Description:This 4th century BC King Philip II coin was minted in the city of Amphipolis, which was located near the Aegean Sea in Macedonia. Amphipolis was founded in 436 BC by the Athenians to help protect their rich gold and silver mining operations nearby. In 357 BC, Philip II conquered Amphipolis and took control of the mines, which was to be vital funding for his future military campaigns.
King Philip II possessed great military skills and he introduced the phalanx infantry corps, which were armed with the famous sarissa, an exceedingly long spear. He conquered many of the Greek city states and became the undisputed leader of the Greeks. In 336 BC, when Philip was planning the invasion of Persia, he was assassinated. Philip, however, had laid the foundation for his son, Alexander the Great, who became one of the most successful military commanders of all time, conquering Persia and much of the known world. The legacy of Alexander the Great lived on long after him and ushered in centuries of Greek settlement and cultural influence over distant areas.

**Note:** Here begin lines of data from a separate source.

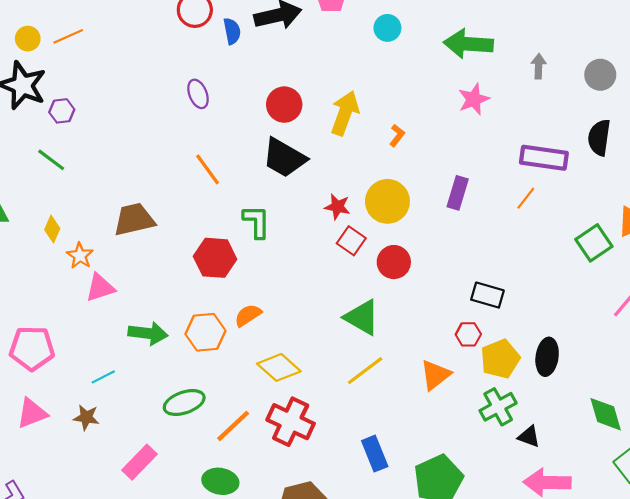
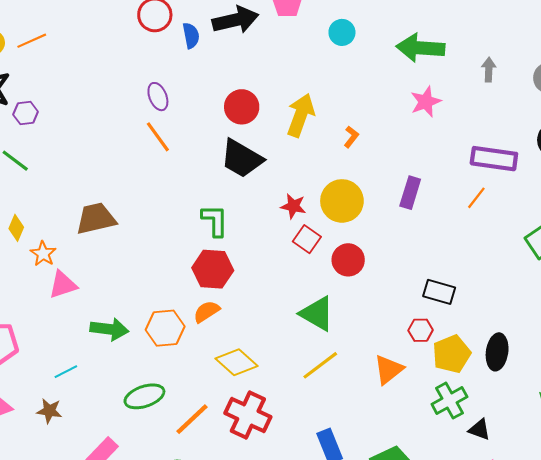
orange line: (208, 169) -> (158, 137), moved
red hexagon: (215, 258) -> (213, 269), moved

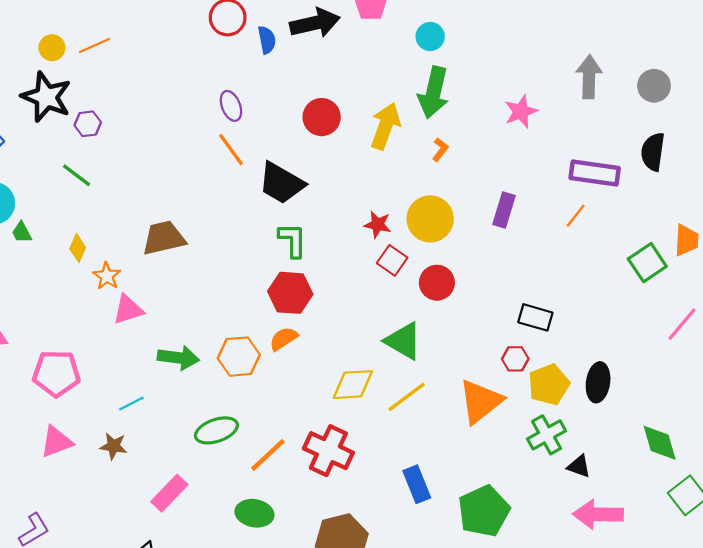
green arrow: (421, 48) -> (434, 92), moved, turned -81
gray arrow: (489, 70) -> (589, 77), size x1.6
black trapezoid: (242, 159) -> (281, 183), moved
yellow diamond: (236, 362) -> (353, 385), moved, turned -45
orange triangle: (388, 369) -> (481, 401), size x1.4

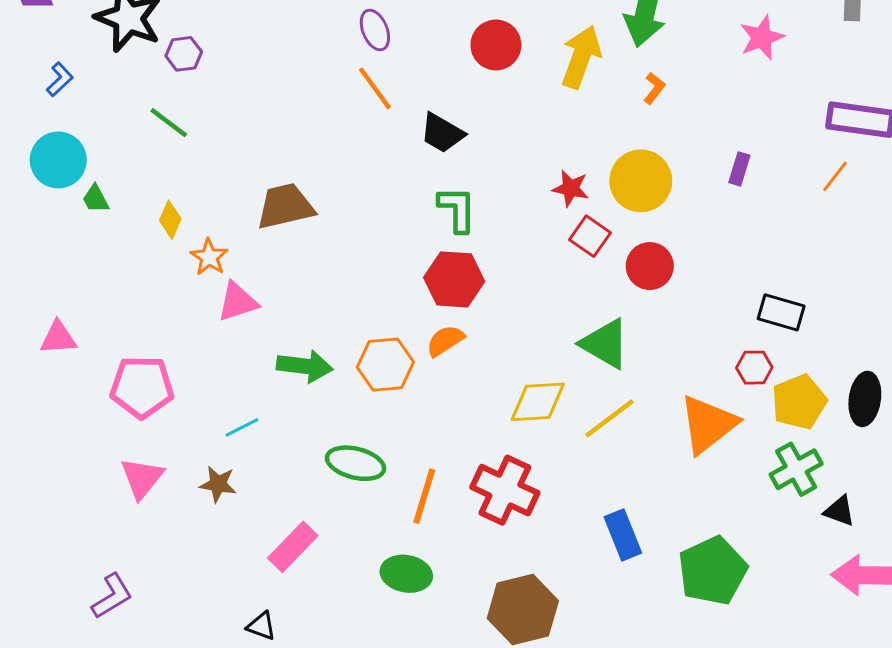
black trapezoid: (281, 183) -> (442, 133), size x0.7
purple rectangle: (504, 210) -> (739, 169), size x0.7
green ellipse: (216, 430) -> (355, 463), turned 33
pink triangle: (56, 442) -> (142, 478), turned -30
orange line: (268, 455) -> (424, 496), turned -30

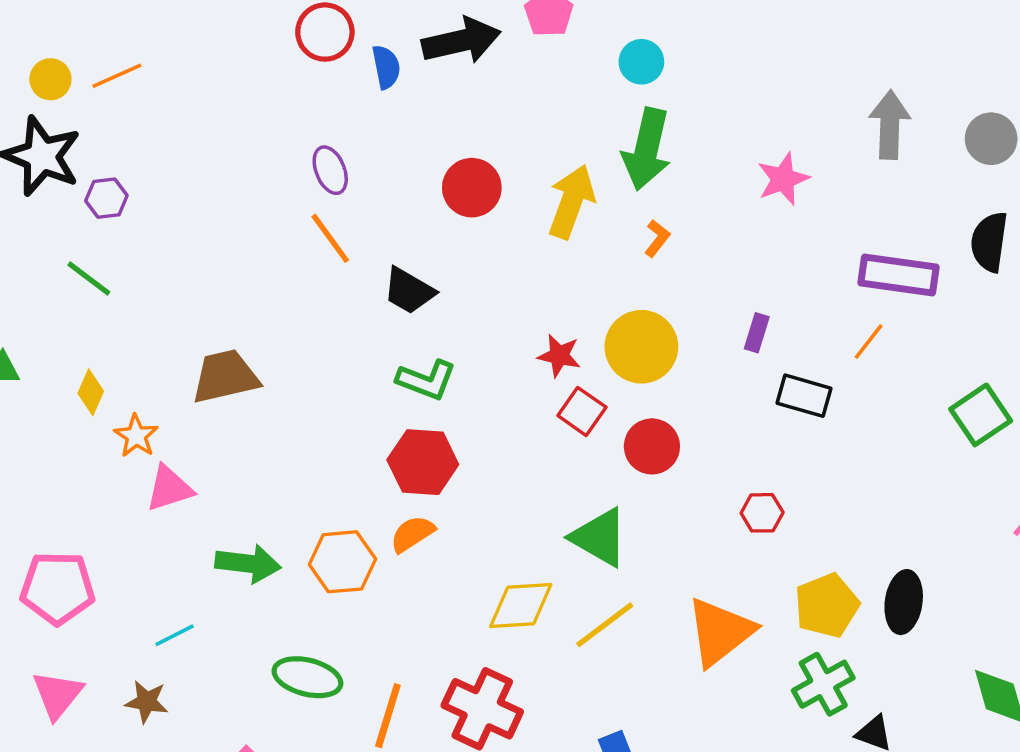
green L-shape: (457, 209) -> (426, 380), turned 111
black rectangle: (781, 312) -> (804, 396), moved
red hexagon: (754, 368) -> (762, 513), moved

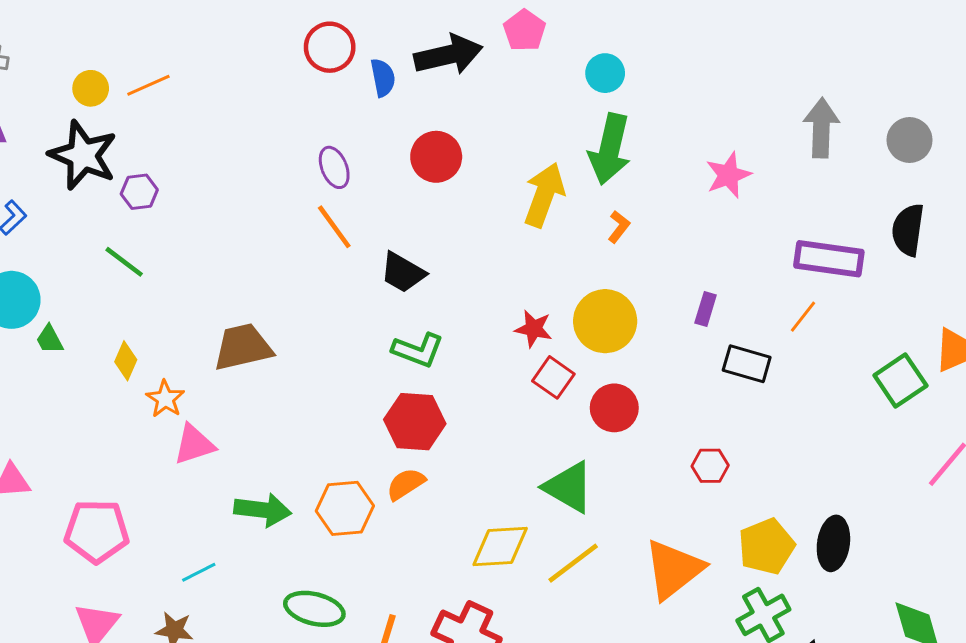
red circle: (472, 188) -> (436, 157), moved

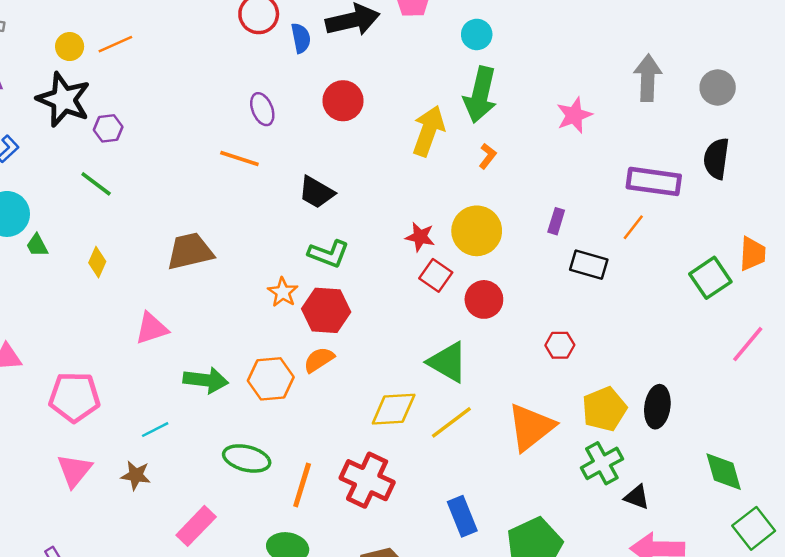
orange line: (334, 227) -> (239, 159), moved, turned -36
orange star: (165, 399) -> (283, 292), moved

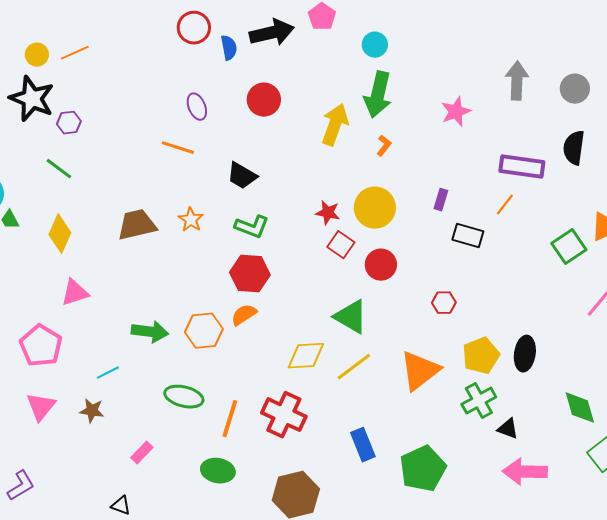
yellow diamond: (97, 262) -> (60, 234), size x1.5
orange star: (283, 292) -> (191, 220), moved
pink triangle: (151, 328) -> (75, 293), moved
pink pentagon: (74, 397) -> (41, 346), turned 30
pink rectangle: (196, 526) -> (142, 453), size x0.7

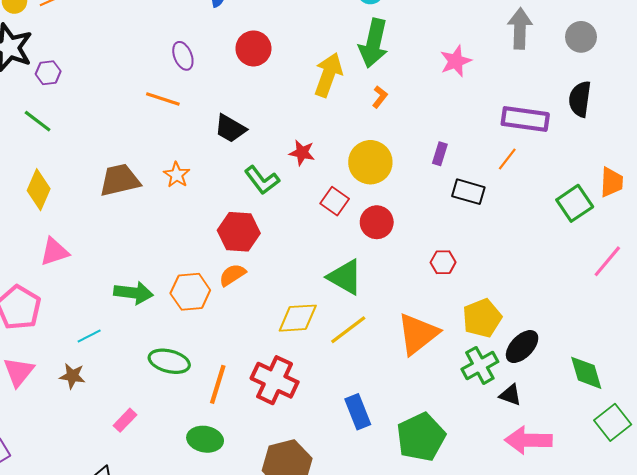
red star: (328, 213) -> (302, 153), moved
green L-shape: (252, 227) -> (262, 180), moved, turned 32
black ellipse: (525, 354) -> (522, 347), moved, turned 36

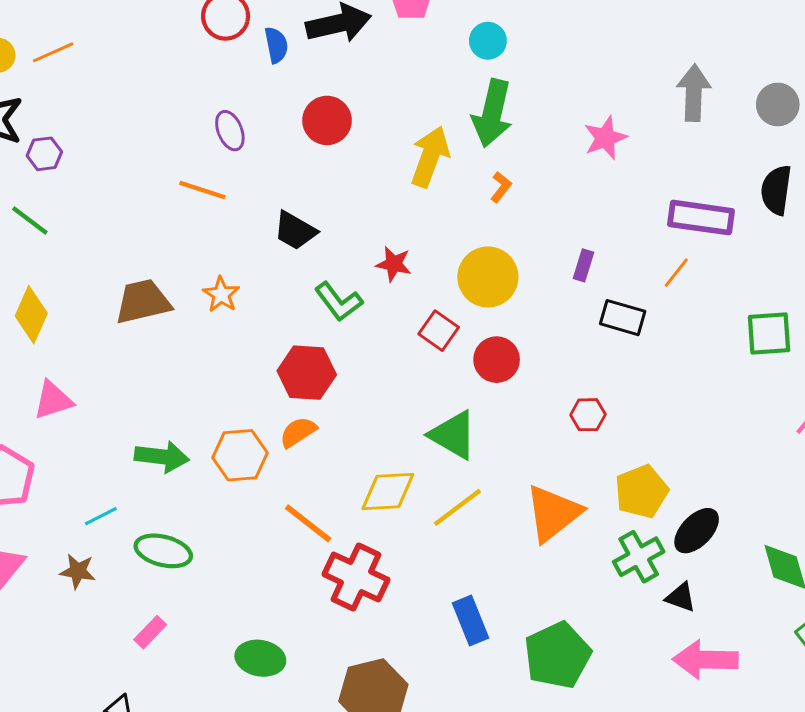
green square: (575, 203) -> (769, 334), turned 30
green ellipse: (169, 361) -> (163, 551), moved
orange line: (218, 384) -> (308, 523), moved, turned -69

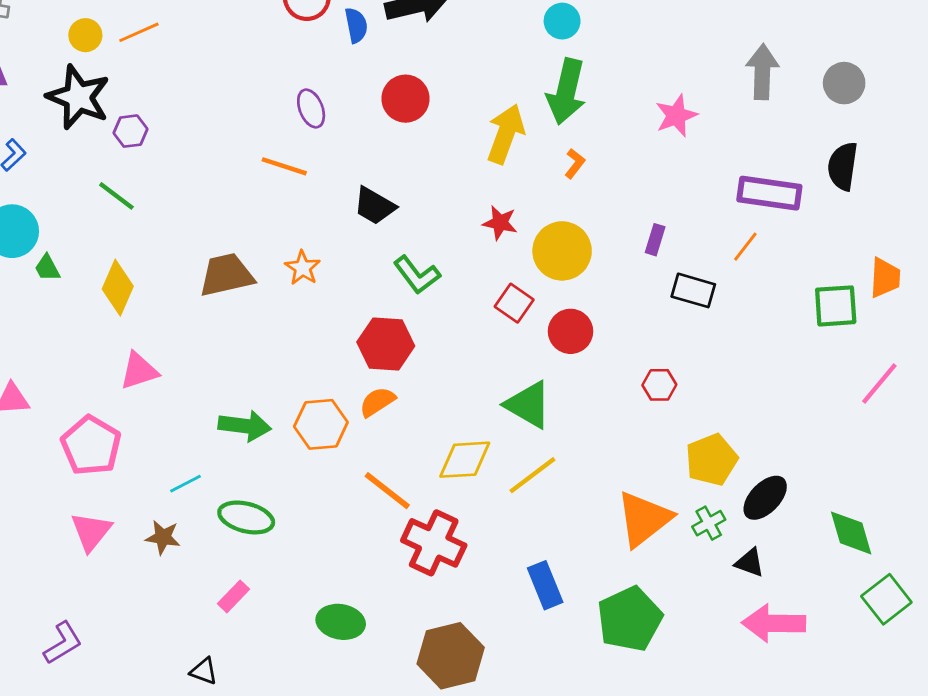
red star: (394, 264) -> (500, 223), moved
orange triangle: (553, 513) -> (644, 519), moved
green cross: (639, 557) -> (709, 523), size x0.7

The obverse side of this coin features the laureate head of Zeus, who in Greek mythology, oversaw the universe and was the "Father of gods and men." He ruled as king of the gods on Mount Olympus and as god of the sky and thunder with the power to hurl lightning bolts as a weapon, which Zeus used to defeat the Titans. The reverse side of this coin depicts a nude youth trotting on horseback while he is holding a palm frond and a dolphin is shown below.